* [SUPPLIED RECORDS]:

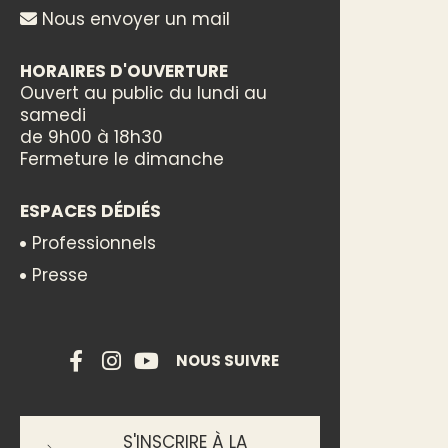
Nous envoyer un mail
HORAIRES D'OUVERTURE
Ouvert au public du lundi au
samedi
de 9h00 à 18h30
Fermeture le dimanche
ESPACES DÉDIÉS
Professionnels
Presse
NOUS SUIVRE
S'INSCRIRE À LA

* [GOAL OF THE EXERCISE]:
Could you print, word for word, the line containing "de 9h00 à 18h30" and every line after it through the end of the records, and nothing else?

* [SOLUTION TO THIS EXERCISE]:
de 9h00 à 18h30
Fermeture le dimanche
ESPACES DÉDIÉS
Professionnels
Presse
NOUS SUIVRE
S'INSCRIRE À LA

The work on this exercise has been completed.